Each line below containing the word "multifunción" needs to be shown.

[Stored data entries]
————
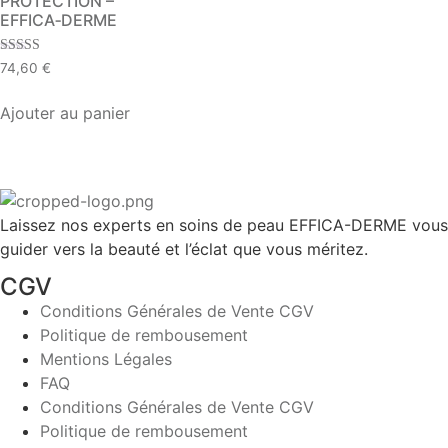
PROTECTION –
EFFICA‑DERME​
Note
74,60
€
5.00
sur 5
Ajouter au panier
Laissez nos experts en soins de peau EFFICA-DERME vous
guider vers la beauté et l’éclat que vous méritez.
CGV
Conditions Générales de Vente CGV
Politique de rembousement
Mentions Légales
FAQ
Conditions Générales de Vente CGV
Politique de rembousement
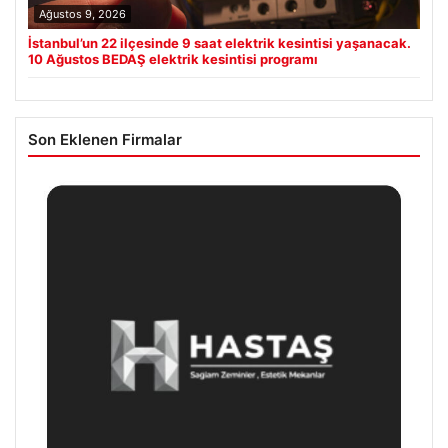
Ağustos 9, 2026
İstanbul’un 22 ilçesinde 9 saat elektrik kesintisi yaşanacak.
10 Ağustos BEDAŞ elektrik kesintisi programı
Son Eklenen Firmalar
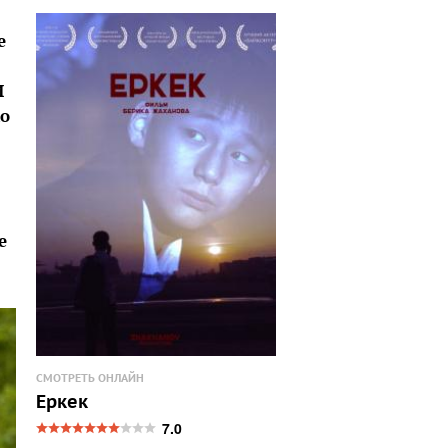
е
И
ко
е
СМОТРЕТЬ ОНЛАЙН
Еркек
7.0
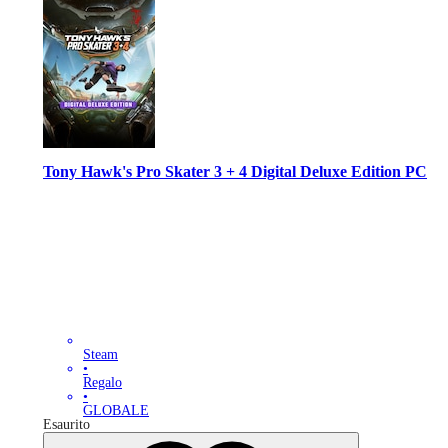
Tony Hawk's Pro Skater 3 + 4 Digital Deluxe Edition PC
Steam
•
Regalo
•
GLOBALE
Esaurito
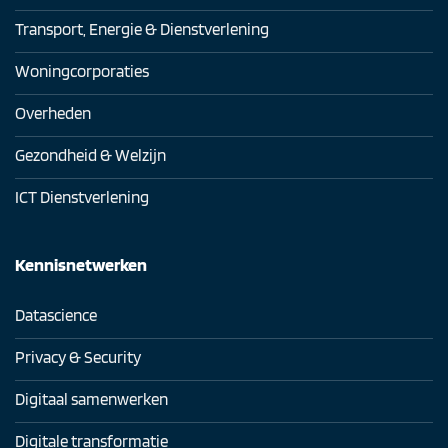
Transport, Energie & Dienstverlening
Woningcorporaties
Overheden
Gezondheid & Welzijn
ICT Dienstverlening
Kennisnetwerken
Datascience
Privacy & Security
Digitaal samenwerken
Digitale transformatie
————
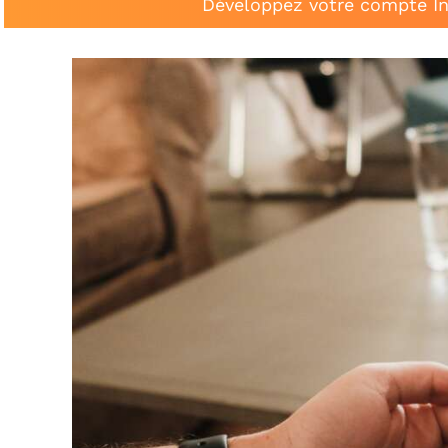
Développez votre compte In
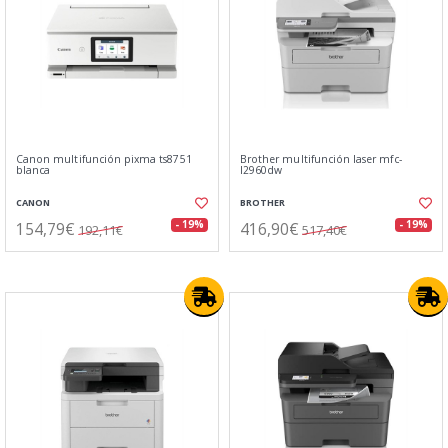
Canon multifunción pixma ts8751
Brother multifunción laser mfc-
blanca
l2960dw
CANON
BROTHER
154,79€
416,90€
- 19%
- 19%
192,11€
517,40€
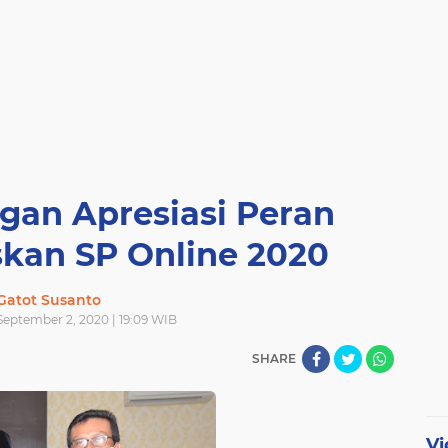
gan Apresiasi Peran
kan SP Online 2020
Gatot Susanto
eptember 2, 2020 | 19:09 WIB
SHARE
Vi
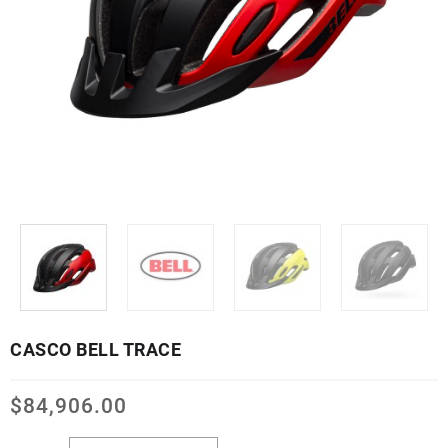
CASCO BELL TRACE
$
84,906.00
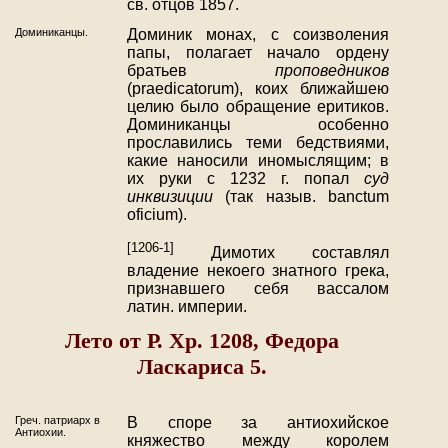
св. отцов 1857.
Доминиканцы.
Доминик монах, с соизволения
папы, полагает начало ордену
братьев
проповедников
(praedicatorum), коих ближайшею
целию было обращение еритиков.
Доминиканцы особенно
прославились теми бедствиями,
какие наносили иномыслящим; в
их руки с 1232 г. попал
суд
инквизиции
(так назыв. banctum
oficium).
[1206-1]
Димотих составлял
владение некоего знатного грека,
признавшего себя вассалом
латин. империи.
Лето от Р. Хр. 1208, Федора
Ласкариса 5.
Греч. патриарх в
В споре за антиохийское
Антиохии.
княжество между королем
————
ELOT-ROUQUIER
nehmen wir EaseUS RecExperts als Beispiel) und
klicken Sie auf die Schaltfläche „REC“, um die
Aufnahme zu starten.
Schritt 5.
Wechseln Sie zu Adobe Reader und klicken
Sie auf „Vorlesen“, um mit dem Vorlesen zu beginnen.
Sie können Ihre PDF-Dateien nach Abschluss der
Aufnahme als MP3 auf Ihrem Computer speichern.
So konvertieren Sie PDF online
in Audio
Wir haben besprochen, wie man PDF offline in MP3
————
▶ _TASK SOLUTION_:
Canon multifunción pixma ts8751
Brother multifunción laser mfc-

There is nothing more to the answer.